Register count ablation: Performance improves consistently from 36→64→144 registers with diminishing returns; 64 registers represents the optimal efficiency–performance trade-off (144 registers incur 2.41× training time with marginal gains).
Attention visualization: Each register attends to specific image regions (e.g., faces, text) and largely ignores backgrounds, confirming effective redundancy elimination.
Fragmentation visualization: Without ReAtten, attention patterns across sub-images are highly fragmented; with ReAtten, attention becomes spatially coherent, demonstrating successful global information exchange.
Same-data comparison: When trained on exactly the same data as LLaVA-v1.5, FALCON outperforms it on multiple benchmarks including SQA (68.9 vs. 66.8), POPE (87.5 vs. 85.9), and MMB (66.0 vs. 64.3).

Highlights & Insights¶

The core innovation is elegant and concise: no additional compression modules are required; the register mechanism within the ViT simultaneously addresses both redundancy and fragmentation.
Data efficiency is a notable advantage: compared to QFormer/Abstractor requiring hundreds of millions of pre-training samples, FALCON requires only <3M samples for adaptation.
The four-stage progressive training is well-designed, ensuring smooth transition of registers from low-resolution to high-resolution settings.

Limitations & Future Work¶

The fixed number of 64 registers may not suit all scenarios—over-allocated for simple images and under-allocated for complex ones.
Dynamic register allocation (e.g., adjusting count based on image complexity) remains unexplored.
ReAtten is applied at every ViT layer, which still incurs computational overhead under extreme numbers of sub-images.
Comparison with recent dynamic resolution methods (e.g., NaViT) is absent.

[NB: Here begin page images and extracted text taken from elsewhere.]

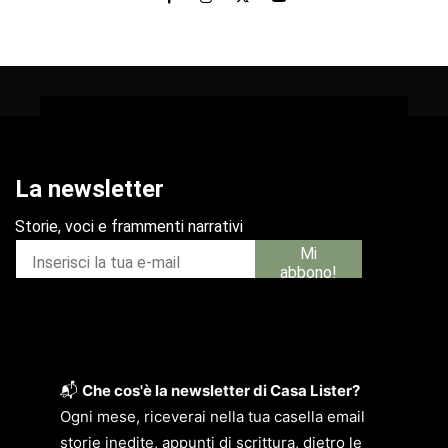
📬
Che cos'è la newsletter di Casa Lister?
Ogni mese, riceverai nella tua casella email
storie inedite, appunti di scrittura, dietro le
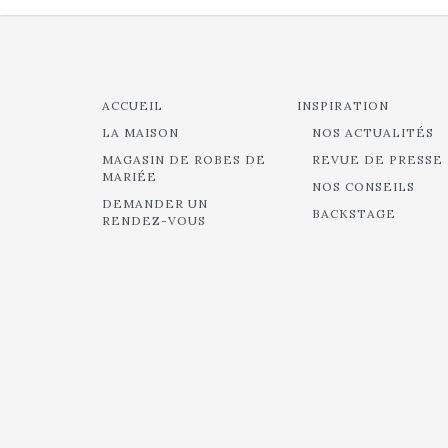
ACCUEIL
INSPIRATION
LA MAISON
NOS ACTUALITÉS
MAGASIN DE ROBES DE
REVUE DE PRESSE
MARIÉE
NOS CONSEILS
DEMANDER UN
BACKSTAGE
RENDEZ-VOUS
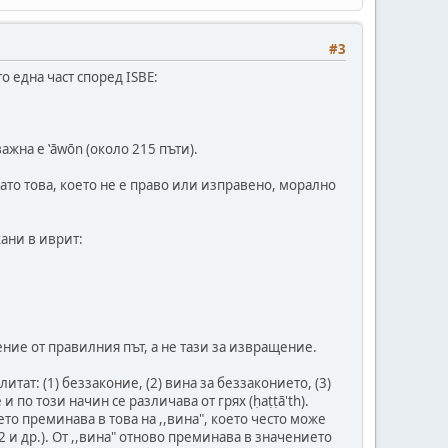
#3
о една част според ISBE:
ажна е ‛āwōn (около 215 пъти).
ато това, което не е право или изправено, морално
кани в иврит:
ение от правилния път, а не тази за извращение.
тат: (1) беззаконие, (2) вина за беззаконието, (3)
 по този начин се различава от грях (ḥaṭṭā'th).
то преминава в това на ,,вина", което често може
22 и др.). От ,,вина" отново преминава в значението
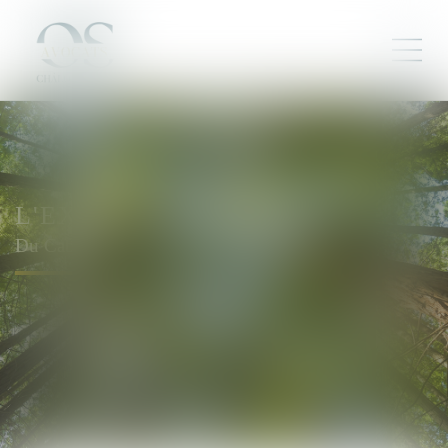
L'EXPERTISE
Du Cabinet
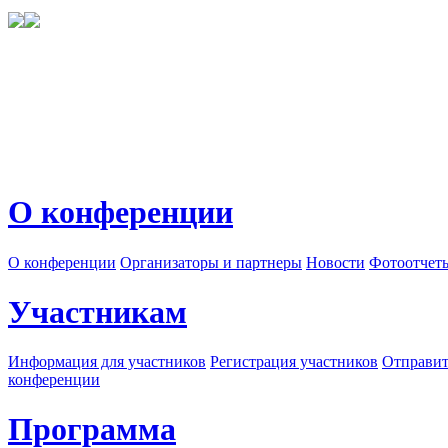
О конференции
О конференции
Организаторы и партнеры
Новости
Фотоотчет
Участникам
Информация для участников
Регистрация участников
Отправит
конференции
Программа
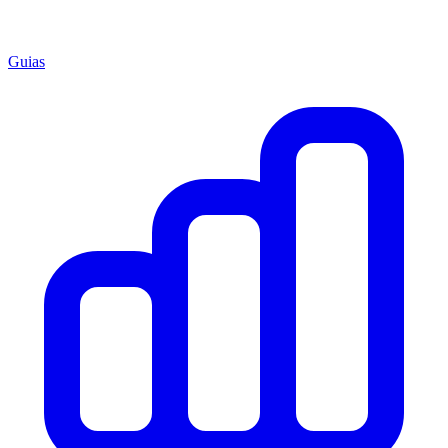
Guias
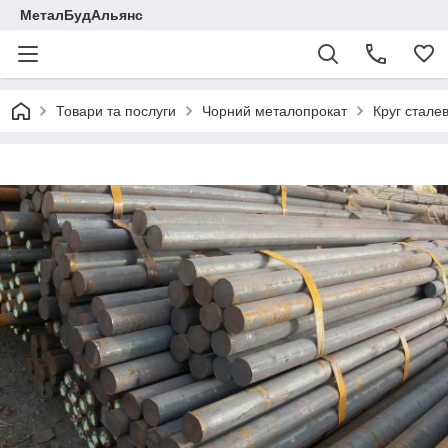
МеталБудАльянс
Товари та послуги
Чорний металопрокат
Круг стале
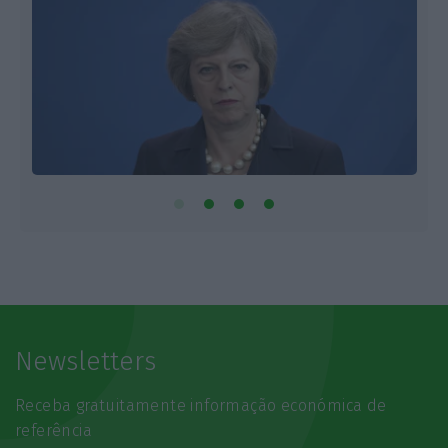
Newsletters
Receba gratuitamente informação económica de
referência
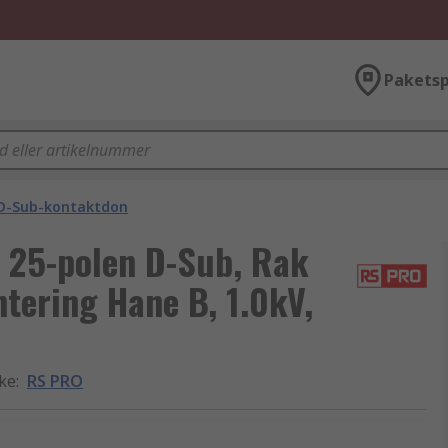
Paketsp
D-Sub-kontaktdon
 25-polen D-Sub, Rak
tering Hane B, 1.0kV,
rke
:
RS PRO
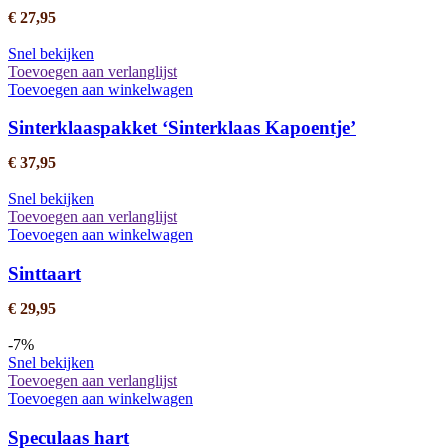
€
27,95
Snel bekijken
Toevoegen aan verlanglijst
Toevoegen aan winkelwagen
Sinterklaaspakket ‘Sinterklaas Kapoentje’
€
37,95
Snel bekijken
Toevoegen aan verlanglijst
Toevoegen aan winkelwagen
Sinttaart
€
29,95
-7%
Snel bekijken
Toevoegen aan verlanglijst
Toevoegen aan winkelwagen
Speculaas hart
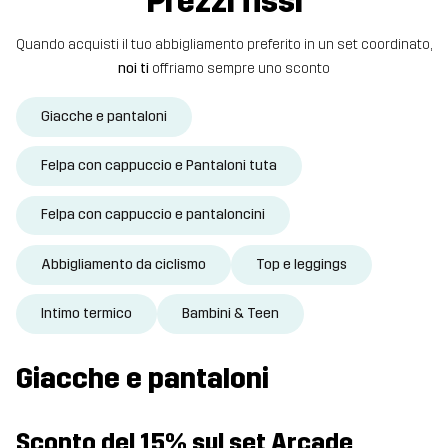
Prezzi fissi
Quando acquisti il tuo abbigliamento preferito in un set coordinato,
noi ti
offriamo sempre uno sconto
Giacche e pantaloni
Felpa con cappuccio e Pantaloni tuta
Felpa con cappuccio e pantaloncini
Abbigliamento da ciclismo
Top e leggings
Intimo termico
Bambini & Teen
Giacche e pantaloni
Sconto del 15% sul set Arcade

The paper builds upon the established observation that register tokens in ViT aggregate global information (Darcet et al., 2024), extending this from a mere "attention map artifact fix" to a functional representation compression tool.
ReAtten is contrasted against TextMonkey's Shifted Window Attention and MiniMonkey's CIP, demonstrating genuinely global interaction.
A promising direction inspired by this work is applying the register technique to temporal redundancy elimination in video MLLMs.

Rating¶

⭐⭐⭐⭐ The method is concise and effective. Surpassing GPT-4o-level commercial models under 9× token compression is impressive. The design motivation is clearly articulated and well-supported by thorough ablation studies, making this an excellent contribution to high-resolution MLLM research.